▶ _What is expected_
From the entries below, copy every line where the string "text" appears.

▶ _Listed records_
- Opening Delimiter -
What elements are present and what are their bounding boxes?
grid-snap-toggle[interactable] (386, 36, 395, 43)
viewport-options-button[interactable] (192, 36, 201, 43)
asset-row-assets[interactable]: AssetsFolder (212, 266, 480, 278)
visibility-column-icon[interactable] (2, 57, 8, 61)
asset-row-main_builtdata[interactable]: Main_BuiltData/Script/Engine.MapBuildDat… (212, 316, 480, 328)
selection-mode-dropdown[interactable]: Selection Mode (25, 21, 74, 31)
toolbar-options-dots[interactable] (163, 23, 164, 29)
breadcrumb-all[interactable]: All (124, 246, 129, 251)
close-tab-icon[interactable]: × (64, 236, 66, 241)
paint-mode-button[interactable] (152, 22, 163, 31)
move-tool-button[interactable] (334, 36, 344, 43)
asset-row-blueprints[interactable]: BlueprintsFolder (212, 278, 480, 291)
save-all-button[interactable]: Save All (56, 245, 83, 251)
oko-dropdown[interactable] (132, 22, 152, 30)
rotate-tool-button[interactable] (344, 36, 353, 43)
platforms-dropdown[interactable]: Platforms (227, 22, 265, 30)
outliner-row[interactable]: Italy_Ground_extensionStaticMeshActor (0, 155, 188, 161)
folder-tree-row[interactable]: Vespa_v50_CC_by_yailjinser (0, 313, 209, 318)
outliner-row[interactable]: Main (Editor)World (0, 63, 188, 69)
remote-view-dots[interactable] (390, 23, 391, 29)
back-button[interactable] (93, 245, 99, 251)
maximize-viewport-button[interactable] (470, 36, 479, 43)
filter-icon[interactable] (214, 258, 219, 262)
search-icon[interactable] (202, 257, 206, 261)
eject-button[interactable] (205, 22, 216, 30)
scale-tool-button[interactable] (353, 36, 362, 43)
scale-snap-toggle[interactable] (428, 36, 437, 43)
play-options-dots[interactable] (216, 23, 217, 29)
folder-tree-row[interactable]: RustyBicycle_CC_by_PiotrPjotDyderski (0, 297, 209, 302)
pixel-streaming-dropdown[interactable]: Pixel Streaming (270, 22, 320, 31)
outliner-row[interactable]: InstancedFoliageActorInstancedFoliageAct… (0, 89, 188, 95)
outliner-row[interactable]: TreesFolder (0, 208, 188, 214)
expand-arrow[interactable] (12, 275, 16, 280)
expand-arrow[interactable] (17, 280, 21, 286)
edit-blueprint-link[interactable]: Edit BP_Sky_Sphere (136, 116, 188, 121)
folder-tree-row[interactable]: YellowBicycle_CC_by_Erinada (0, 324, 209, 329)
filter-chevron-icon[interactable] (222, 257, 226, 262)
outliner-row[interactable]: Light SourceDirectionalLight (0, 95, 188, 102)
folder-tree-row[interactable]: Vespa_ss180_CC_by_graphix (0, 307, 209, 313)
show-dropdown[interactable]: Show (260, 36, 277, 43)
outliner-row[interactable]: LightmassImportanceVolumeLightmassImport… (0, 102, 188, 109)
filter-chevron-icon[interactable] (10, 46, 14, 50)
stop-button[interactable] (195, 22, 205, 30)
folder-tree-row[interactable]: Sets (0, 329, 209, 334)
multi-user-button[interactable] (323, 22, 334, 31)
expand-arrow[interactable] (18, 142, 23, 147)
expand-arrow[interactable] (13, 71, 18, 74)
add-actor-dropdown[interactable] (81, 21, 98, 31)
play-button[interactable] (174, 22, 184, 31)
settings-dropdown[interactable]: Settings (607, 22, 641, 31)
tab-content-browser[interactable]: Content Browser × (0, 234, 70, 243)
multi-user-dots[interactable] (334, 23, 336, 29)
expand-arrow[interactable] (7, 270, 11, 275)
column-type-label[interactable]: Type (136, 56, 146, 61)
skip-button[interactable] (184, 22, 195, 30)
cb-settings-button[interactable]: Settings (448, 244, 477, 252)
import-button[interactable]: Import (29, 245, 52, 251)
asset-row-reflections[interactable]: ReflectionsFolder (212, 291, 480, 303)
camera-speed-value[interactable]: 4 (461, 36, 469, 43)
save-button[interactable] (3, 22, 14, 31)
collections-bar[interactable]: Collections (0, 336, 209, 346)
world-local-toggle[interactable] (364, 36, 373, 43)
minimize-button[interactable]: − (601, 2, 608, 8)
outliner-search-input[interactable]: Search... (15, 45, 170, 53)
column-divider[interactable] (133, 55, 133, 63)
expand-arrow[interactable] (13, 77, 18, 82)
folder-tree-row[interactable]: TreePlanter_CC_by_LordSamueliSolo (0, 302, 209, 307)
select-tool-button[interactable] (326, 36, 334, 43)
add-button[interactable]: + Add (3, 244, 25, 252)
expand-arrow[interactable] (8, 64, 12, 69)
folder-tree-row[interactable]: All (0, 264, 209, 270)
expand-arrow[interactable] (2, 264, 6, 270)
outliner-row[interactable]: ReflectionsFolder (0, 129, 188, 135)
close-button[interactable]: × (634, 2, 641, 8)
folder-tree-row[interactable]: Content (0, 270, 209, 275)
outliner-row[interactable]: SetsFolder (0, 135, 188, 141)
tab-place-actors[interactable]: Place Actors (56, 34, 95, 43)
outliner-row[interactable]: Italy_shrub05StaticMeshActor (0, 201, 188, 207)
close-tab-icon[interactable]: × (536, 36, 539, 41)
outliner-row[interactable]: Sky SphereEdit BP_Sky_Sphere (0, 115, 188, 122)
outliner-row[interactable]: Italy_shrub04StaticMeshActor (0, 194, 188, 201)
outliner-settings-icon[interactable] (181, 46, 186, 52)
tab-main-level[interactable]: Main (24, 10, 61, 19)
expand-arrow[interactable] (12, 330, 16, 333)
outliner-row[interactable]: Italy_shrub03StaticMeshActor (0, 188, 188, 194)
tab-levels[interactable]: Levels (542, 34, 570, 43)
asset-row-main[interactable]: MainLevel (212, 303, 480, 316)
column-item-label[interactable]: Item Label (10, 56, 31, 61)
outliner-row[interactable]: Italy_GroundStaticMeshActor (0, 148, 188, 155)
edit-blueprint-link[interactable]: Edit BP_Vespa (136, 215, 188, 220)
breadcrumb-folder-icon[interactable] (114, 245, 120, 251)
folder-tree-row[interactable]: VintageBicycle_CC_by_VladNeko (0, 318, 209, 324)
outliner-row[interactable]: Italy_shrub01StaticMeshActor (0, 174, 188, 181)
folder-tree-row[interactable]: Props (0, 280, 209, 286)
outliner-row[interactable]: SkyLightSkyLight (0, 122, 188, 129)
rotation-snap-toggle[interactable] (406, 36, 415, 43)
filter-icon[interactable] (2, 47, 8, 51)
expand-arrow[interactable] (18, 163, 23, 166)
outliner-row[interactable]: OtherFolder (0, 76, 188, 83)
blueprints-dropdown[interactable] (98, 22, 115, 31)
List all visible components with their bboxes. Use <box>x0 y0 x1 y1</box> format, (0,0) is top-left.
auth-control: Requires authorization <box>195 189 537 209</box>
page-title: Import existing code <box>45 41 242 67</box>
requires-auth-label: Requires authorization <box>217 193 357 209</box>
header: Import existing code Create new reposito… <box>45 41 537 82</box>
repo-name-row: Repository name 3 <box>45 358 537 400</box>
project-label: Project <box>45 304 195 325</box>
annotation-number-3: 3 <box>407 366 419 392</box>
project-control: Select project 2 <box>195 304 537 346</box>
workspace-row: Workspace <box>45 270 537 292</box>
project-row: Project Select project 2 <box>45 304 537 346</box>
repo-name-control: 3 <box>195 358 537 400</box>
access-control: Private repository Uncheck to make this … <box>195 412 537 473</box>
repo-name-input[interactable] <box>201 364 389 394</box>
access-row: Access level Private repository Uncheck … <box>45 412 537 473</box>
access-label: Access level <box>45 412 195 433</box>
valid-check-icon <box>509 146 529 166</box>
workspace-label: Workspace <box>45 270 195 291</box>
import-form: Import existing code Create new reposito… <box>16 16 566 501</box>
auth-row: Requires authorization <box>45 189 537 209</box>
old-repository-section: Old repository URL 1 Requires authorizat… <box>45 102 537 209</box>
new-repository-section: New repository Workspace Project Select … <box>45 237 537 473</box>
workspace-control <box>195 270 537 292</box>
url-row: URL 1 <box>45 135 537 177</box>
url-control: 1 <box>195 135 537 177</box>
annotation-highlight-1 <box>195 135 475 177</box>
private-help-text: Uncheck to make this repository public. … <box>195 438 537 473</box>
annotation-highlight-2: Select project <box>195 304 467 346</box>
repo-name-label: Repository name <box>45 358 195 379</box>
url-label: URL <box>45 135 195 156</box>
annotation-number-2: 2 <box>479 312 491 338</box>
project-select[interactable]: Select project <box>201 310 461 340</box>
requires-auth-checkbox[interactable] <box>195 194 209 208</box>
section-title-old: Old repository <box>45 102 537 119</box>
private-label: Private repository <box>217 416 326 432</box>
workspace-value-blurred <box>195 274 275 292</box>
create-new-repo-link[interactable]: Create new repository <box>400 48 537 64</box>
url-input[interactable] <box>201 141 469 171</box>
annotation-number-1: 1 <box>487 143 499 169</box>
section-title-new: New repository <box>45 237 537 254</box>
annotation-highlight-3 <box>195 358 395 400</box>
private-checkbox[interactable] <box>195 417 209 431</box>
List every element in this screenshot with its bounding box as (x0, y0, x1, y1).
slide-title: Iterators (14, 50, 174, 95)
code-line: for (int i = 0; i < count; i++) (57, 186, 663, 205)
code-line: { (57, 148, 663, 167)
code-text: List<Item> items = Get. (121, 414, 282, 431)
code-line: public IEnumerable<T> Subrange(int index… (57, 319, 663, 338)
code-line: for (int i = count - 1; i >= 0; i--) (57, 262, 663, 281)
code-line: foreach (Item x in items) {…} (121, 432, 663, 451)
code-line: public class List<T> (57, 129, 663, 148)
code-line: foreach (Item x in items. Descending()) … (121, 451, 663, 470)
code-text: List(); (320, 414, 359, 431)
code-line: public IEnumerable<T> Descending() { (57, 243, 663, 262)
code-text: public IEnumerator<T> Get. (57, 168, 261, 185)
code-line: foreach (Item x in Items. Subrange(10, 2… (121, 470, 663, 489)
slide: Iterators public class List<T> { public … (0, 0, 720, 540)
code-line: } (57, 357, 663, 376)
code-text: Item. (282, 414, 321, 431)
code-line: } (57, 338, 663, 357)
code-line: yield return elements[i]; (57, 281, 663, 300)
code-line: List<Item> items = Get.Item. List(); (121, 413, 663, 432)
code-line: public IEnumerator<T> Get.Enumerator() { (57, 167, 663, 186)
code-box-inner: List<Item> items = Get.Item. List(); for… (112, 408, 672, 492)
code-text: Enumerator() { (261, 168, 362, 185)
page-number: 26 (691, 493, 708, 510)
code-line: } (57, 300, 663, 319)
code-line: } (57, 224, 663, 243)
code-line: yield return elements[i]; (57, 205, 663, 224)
- Closing Delimiter -
▶ _Answer box_
private-help-text: Uncheck to make this repository public. … <box>195 438 537 473</box>
code-text: List<Item> items = Get. (121, 414, 282, 431)
code-text: List(); (320, 414, 359, 431)
code-text: public IEnumerator<T> Get. (57, 168, 261, 185)
code-text: Item. (282, 414, 321, 431)
code-text: Enumerator() { (261, 168, 362, 185)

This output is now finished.